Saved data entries
+ + +

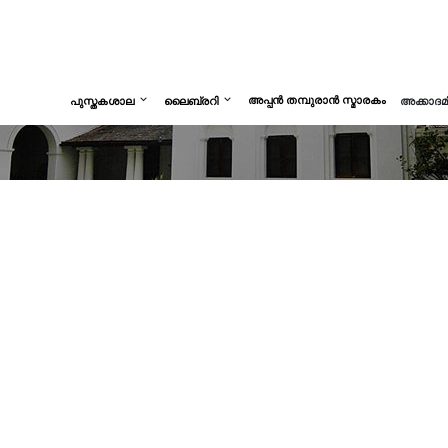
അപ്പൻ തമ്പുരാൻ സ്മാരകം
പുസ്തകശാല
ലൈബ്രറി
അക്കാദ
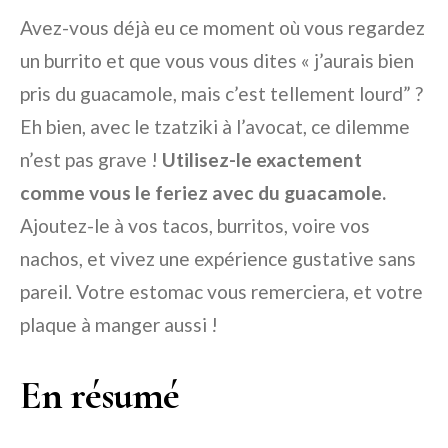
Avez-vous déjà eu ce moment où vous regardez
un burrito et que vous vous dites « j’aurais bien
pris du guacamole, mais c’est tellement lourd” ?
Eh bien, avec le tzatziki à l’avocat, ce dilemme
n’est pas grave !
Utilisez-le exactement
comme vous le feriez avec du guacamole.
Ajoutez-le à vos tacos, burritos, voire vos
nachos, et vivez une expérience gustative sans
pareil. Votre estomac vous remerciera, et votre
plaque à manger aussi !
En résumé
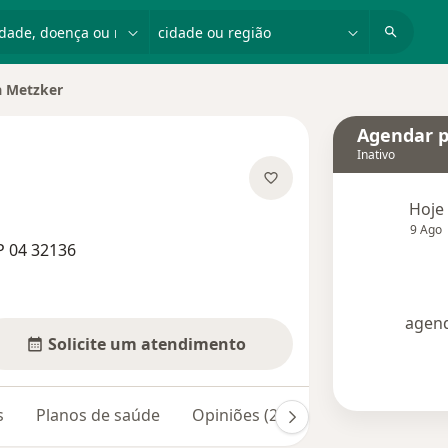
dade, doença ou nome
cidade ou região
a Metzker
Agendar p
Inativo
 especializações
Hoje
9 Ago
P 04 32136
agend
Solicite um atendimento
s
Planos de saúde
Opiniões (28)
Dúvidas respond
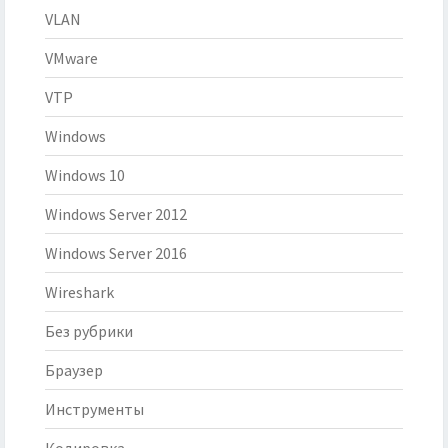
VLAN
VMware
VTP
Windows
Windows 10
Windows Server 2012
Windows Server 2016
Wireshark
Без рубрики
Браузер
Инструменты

+ + +

▶ **Aim of the exercise**
Could you reproduce exactly, and only, the lines from the start of the records through the line containing "Ajoutez-le à vos tacos, burritos, voire vos", leaving out the pictures?

▶ **Output below**
അപ്പൻ തമ്പുരാൻ സ്മാരകം
പുസ്തകശാല
ലൈബ്രറി
അക്കാദ
Avez-vous déjà eu ce moment où vous regardez
un burrito et que vous vous dites « j’aurais bien
pris du guacamole, mais c’est tellement lourd” ?
Eh bien, avec le tzatziki à l’avocat, ce dilemme
n’est pas grave !
Utilisez-le exactement
comme vous le feriez avec du guacamole.
Ajoutez-le à vos tacos, burritos, voire vos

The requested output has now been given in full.